> _Problem statement_: Could you copy every line from the material below in which "paredes" appears?
-- Opening Marker --
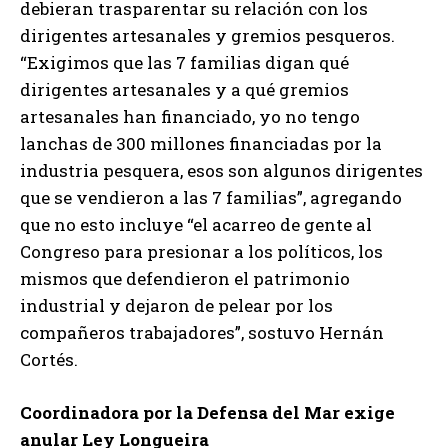
debieran trasparentar su relación con los
dirigentes artesanales y gremios pesqueros.
“Exigimos que las 7 familias digan qué
dirigentes artesanales y a qué gremios
artesanales han financiado, yo no tengo
lanchas de 300 millones financiadas por la
industria pesquera, esos son algunos dirigentes
que se vendieron a las 7 familias”, agregando
que no esto incluye “el acarreo de gente al
Congreso para presionar a los políticos, los
mismos que defendieron el patrimonio
industrial y dejaron de pelear por los
compañeros trabajadores”, sostuvo Hernán
Cortés.
Coordinadora por la Defensa del Mar exige
anular Ley Longueira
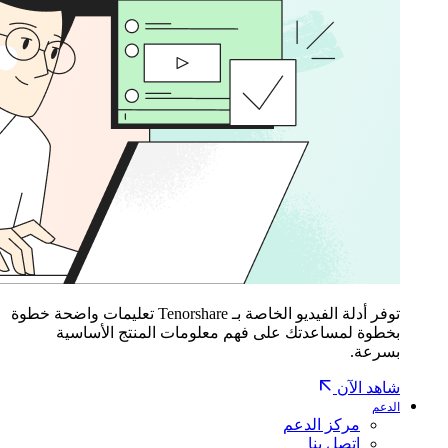
توفر أدلة الفيديو الخاصة بـ Tenorshare تعليمات واضحة خطوة
بخطوة لمساعدتك على فهم معلومات المنتج الأساسية
بسرعة.
شاهد الآن
الدعم
مركز الدعم
اتصل بنا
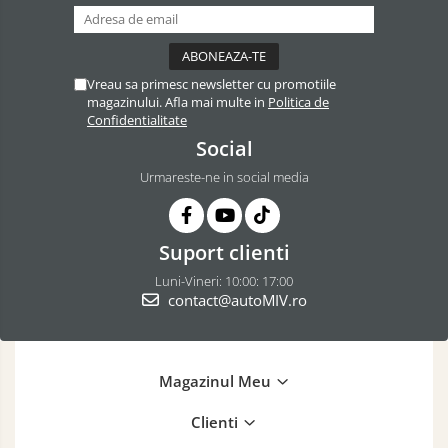
Vreau sa primesc newsletter cu promotiile
magazinului. Afla mai multe in
Politica de
Confidentialitate
Social
Urmareste-ne in social media
Suport clienti
Luni-Vineri: 10:00: 17:00
contact@autoMIV.ro
Magazinul Meu
Clienti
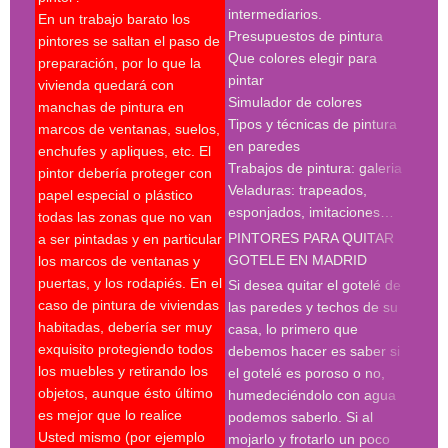
intermediarios.
con 
En un trabajo barato los
Presupuestos de pintura
madr
pintores se saltan el paso de
Que colores elegir para
preparación, por lo que la
pint
pintar
vivienda quedará con
madr
Simulador de colores
manchas de pintura en
empr
Tipos y técnicas de pintura
marcos de ventanas, suelos,
deco
en paredes
enchufes y apliques, etc. El
pint
Trabajos de pintura: galeria
pintor debería proteger con
madr
Veladuras: trapeados,
papel especial o plástico
empr
esponjados, imitaciones…
todas las zonas que no van
pint
PINTORES PARA QUITAR
a ser pintadas y en particular
pint
GOTELE EN MADRID
los marcos de ventanas y
pint
puertas, y los rodapiés. En el
pint
Si desea quitar el gotelé de
caso de pintura de viviendas
madr
las paredes y techos de su
habitadas, debería ser muy
deco
casa, lo primero que
exquisito protegiendo todos
prof
debemos hacer es saber si
los muebles y retirando los
Búsq
el gotelé es poroso o no,
objetos, aunque ésto último
con 
humedeciéndolo con agua
es mejor que lo realice
deco
podemos saberlo. Si al
Usted mismo (por ejemplo
empr
mojarlo y frotarlo un poco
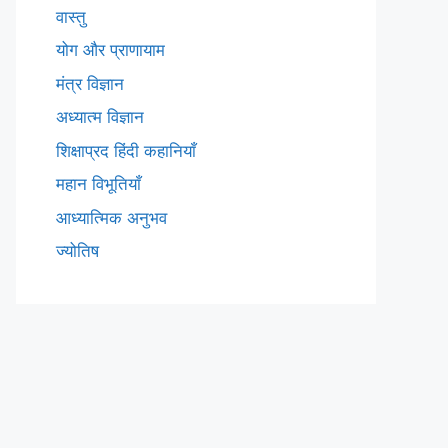
वास्तु
योग और प्राणायाम
मंत्र विज्ञान
अध्यात्म विज्ञान
शिक्षाप्रद हिंदी कहानियाँ
महान विभूतियाँ
आध्यात्मिक अनुभव
ज्योतिष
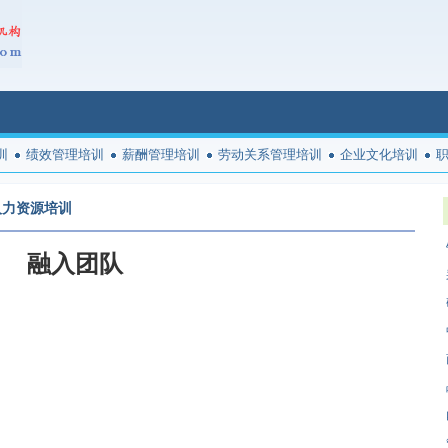
训
绩效管理培训
薪酬管理培训
劳动关系管理培训
企业文化培训
人力资源培训
融入团队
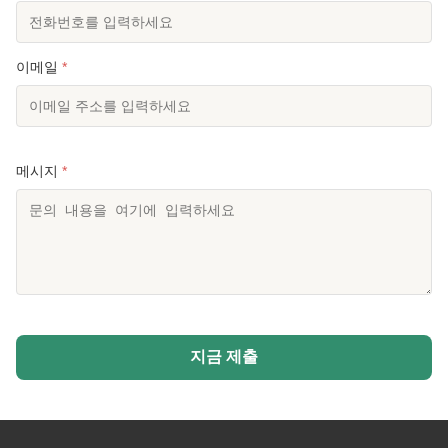
이메일
*
메시지
*
지금 제출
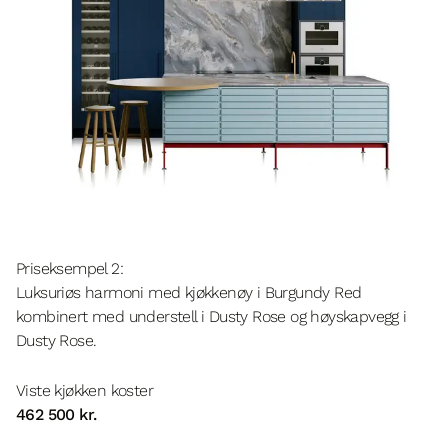
Priseksempel 2:
Luksuriøs harmoni med kjøkkenøy i Burgundy Red
kombinert med understell i Dusty Rose og høyskapvegg i
Dusty Rose.
Viste kjøkken koster
462 500 kr.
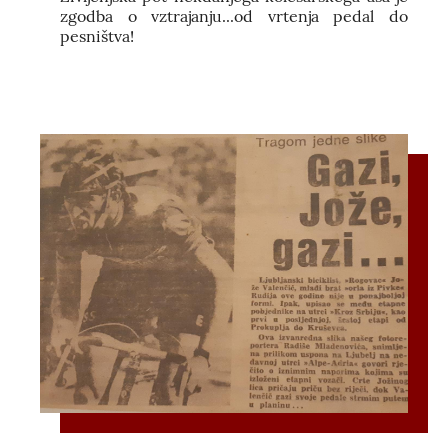
zgodba o vztrajanju...od vrtenja pedal do
pesništva!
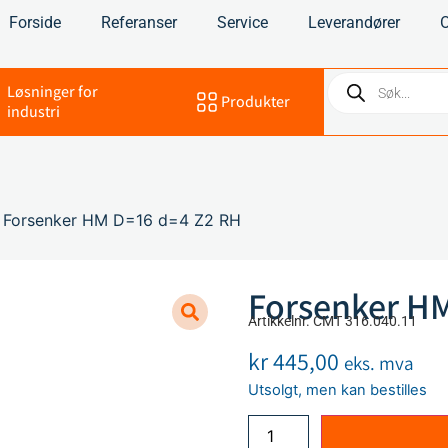
Forside
Referanser
Service
Leverandører
Løsninger for
Produkter
industri
 Forsenker HM D=16 d=4 Z2 RH
Forsenker HM
Artikkelnr. CMT 316.040.11
kr
445,00
eks. mva
Utsolgt, men kan bestilles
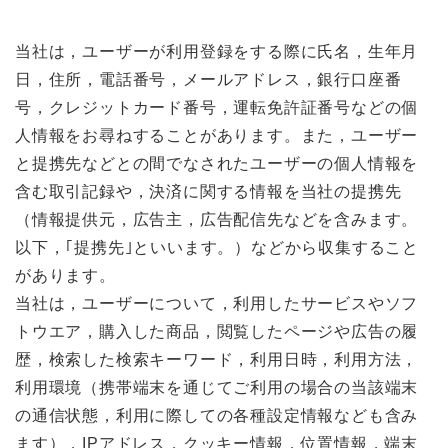
当社は，ユーザーが利用登録をする際に氏名，生年月
日，住所，電話番号，メールアドレス，銀行口座番
号，クレジットカード番号，運転免許証番号などの個
人情報をお尋ねすることがあります。また，ユーザー
と提携先などとの間でなされたユーザーの個人情報を
含む取引記録や，決済に関する情報を当社の提携先
（情報提供元，広告主，広告配信先などを含みます。
以下，｢提携先｣といいます。）などから収集すること
があります。
当社は，ユーザーについて，利用したサービスやソフ
トウエア，購入した商品，閲覧したページや広告の履
歴，検索した検索キーワード，利用日時，利用方法，
利用環境（携帯端末を通じてご利用の場合の当該端末
の通信状態，利用に際しての各種設定情報なども含み
ます），IPアドレス，クッキー情報，位置情報，端末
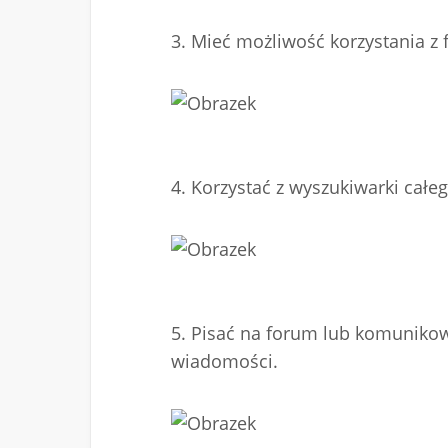
3. Mieć możliwość korzystania 
4. Korzystać z wyszukiwarki całe
5. Pisać na forum lub komunikow
wiadomości.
-- Closing Marker --
> _Output_:
en paredes
las paredes y techos de su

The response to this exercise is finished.